• [TASK DIRECTIONS]: From the entries provided below, copy each line that contains the word "fitness".
═══
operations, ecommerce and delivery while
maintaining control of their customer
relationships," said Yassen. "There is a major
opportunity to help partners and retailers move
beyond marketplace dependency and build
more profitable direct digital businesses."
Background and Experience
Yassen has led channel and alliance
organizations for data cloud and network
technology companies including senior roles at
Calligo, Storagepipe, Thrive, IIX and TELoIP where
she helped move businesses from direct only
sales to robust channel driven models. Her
═══
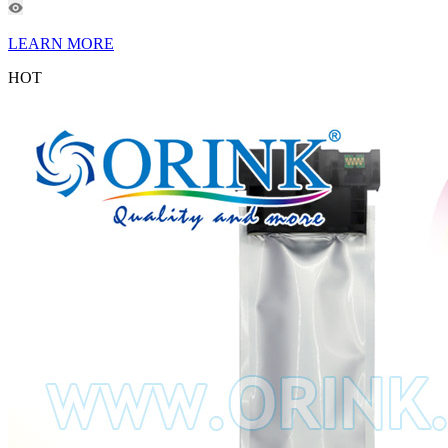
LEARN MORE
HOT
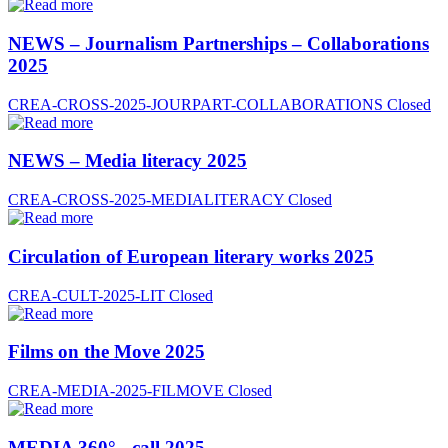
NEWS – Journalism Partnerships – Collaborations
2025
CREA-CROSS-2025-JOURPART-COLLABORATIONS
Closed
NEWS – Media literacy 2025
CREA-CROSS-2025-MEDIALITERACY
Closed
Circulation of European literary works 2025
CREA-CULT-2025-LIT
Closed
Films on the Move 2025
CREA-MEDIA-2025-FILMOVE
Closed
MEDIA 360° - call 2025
═══
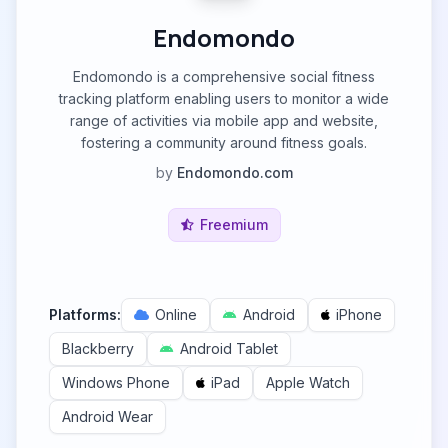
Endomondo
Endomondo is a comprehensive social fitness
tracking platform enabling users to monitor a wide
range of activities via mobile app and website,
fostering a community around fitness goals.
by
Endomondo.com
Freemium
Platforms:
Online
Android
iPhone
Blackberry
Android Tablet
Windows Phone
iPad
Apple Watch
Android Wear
═══
• [ANSWER BOX]:
Endomondo is a comprehensive social fitness
fostering a community around fitness goals.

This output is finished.